• _SUPPLIED DATA_:
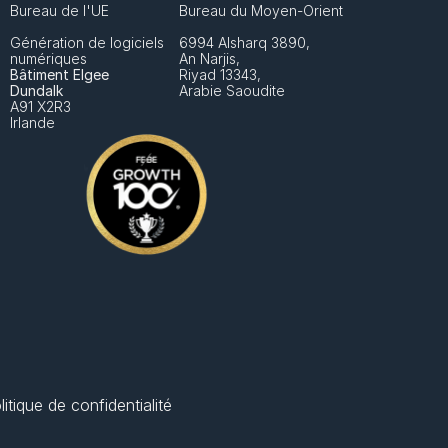
Bureau de l'UE
Bureau du Moyen-Orient
Génération de logiciels 
6994 Alsharq 3890,
numériques
An Narjis, 
Bâtiment Elgee
Riyad 13343, 
Dundalk
Arabie Saoudite
A91 X2R3
Irlande
litique de confidentialité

• _EXERCISE DETAILS_: Apart from the pictures, every line of the material above is to be returned word for word.

• _SOLUTION FOR THIS TASK_:
Bureau de l'UE
Bureau du Moyen-Orient
Génération de logiciels 
6994 Alsharq 3890,
numériques
An Narjis, 
Bâtiment Elgee
Riyad 13343, 
Dundalk
Arabie Saoudite
A91 X2R3
Irlande
litique de confidentialité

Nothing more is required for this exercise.